There is a general understanding that suicide should be strongly disouraged, both by education and law. And it is true that teenagers generally consider suicide with a lack of perspective. Because of their young age, they tend to lack gravity in the face of the issue, as well as the wholly romanticized notion of the "noble suicide".

The fact remains, however, that this is a small minority. The vast majority of suicides, perhaps 90% according to a 1995 study, have as major factor mental disorders or drug abuse (including alcohol), even in teenagers. Furthermore, a lot of the remaining suicides are due to grave medical conditions. The highest suicide rate is in the "older than 85" demographic (all of this using United States data).

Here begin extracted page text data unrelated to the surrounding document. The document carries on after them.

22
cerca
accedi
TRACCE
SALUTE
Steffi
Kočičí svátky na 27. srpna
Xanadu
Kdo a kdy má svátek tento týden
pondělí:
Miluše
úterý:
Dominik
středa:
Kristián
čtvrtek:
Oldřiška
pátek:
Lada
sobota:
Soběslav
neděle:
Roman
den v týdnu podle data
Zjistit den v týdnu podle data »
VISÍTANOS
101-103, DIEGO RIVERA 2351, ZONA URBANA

So the old bromides about suicide do not apply most of the time, and education is basically pointless. "Suicide is a permanent solution to a temporary problem" only applies to temporary problems, not to debilitating health problems. "Suicide is cowardly" does not apply when there's no other way to fight the problem. And of course both have no relevance to mental illness, where free will becomes a rare commodity.

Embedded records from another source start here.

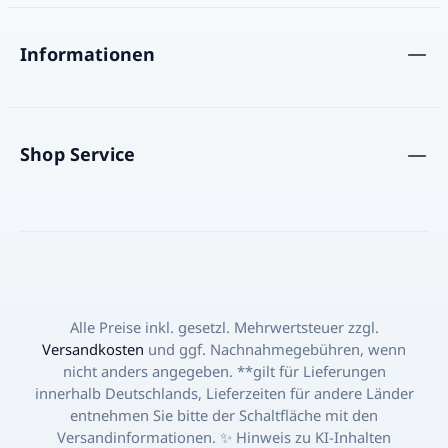
Spaß Was Palitos de la Selva so
besonders macht, ist ihre einzigartige
Verpackung. Jeder Bonbon ist mit einem
Informationen
Bild von einem Tier des Dschungels
verpackt und enthält auf der Innenseite
eine lustige Frage oder ein interessantes
Rätsel. Dieses Detail macht sie zu einem
Shop Service
Highlight auf jeder Kinderparty und zu
einer beliebten Leckerei aus Argentinien,
die auch Erwachsene in Erinnerungen
schwelgen lässt. Hol dir mit dieser
großzügigen Packung eine der
bekanntesten argentinischen
Süßigkeiten nach Hause und teile den
Spaß und den Geschmack mit Freunden
Alle Preise inkl. gesetzl. Mehrwertsteuer zzgl.
und Familie. Ideal für Feiern, als
Versandkosten
und ggf. Nachnahmegebühren, wenn
Geschenk oder einfach, um sich selbst
nicht anders angegeben. **gilt für Lieferungen
eine Freude zu machen. Produktdetails:
innerhalb Deutschlands, Lieferzeiten für andere Länder
Produkt: Palitos de la Selva Art:
entnehmen Sie bitte der Schaltfläche mit den
Kaubonbons Herkunft: Argentinien
Versandinformationen. ✨ Hinweis zu KI-Inhalten
Nettoinhalt: 660g (146 Stk) Ideal für:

Still, there are vast differences between countries, and in some cases there is a significant difference. So suicide rates, while not a social problem due to the reasons I just listed, can underlie cultural problems. There seems to be no economic or political correlation to suicide, but cultural correlations are obvious. Countries of the former Eastern bloc have high suicide rates, probably due to the harrowing post-Communist conditions and high rate of alcoholism. On the other hand, other poor countries have extremely low suicide rates. A country like Japan, which considers suicide justifiable in many instances, has a very high suicide rate. The low suicide rates in Islamic countries may be explained by the strict prohibition of suicide in Islam, as well as the sense of purpose given by religious fanaticism. Of course, these are just basic guesses that do not explain a sea of data. But it seems clear that cultural factors are most important, although we have to remember that culture is nothing without tacit moral acceptance.

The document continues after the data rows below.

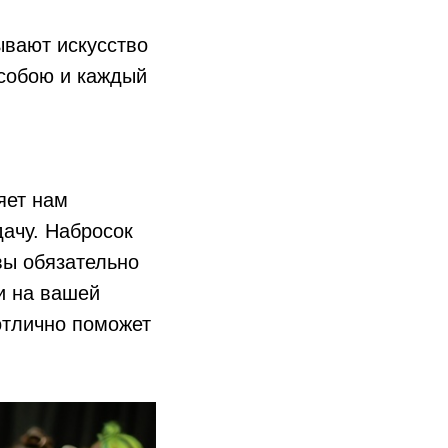
вают искусство
 собою и каждый
яет нам
дачу. Набросок
вы обязательно
и на вашей
отлично поможет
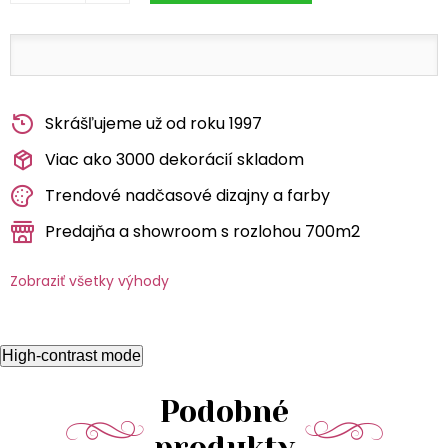
Skrášľujeme už od roku 1997
Viac ako 3000 dekorácií skladom
Trendové nadčasové dizajny a farby
Predajňa a showroom s rozlohou 700m2
Zobraziť všetky výhody
High-contrast mode
Podobné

I think the basic problem with the debate around suicide and assisted suicide is the equivocation between suicide-romanticism, which is not nearly as prevalent as people think, and a reasoned decision to "end one's life". There is a definite lack of respect for the notion that one may desire to take what, according to religion, "God has given us". These notions should have dissapeared with scientific understanding of reproduction, but religious beliefs have made debates centered around reproductive facts highly aberrated. The fact remains that one owns one's own life, and that there can be no justification to discourage or prohibit suicide. If we entrust to the state control over one's most important and profound decision about one's body, then it would be absurd to then preach freedom.


Niels said...

People are affraid of suicides because they are affraid of the thought-process of thinking about one's own non-existance. They could see it as a mental virus (not unlike a meme) that they are affraid of catching. Or you could view it the other way around that staying alive is the meme and they don't want anything to do with external input that would question that belief.

One way or the other, people are insecure about their beliefs, likely because they lack a healthy rationally trained brain.

Aaron Kinney said...

I think its ok to discourage suicide by telling people that their lives are worth living. It could be a public service message not unlike discouraging unhealthy eating or promoting exercise.

But prohibiting suicide or inhibiting it through any coercive means is a big no-no.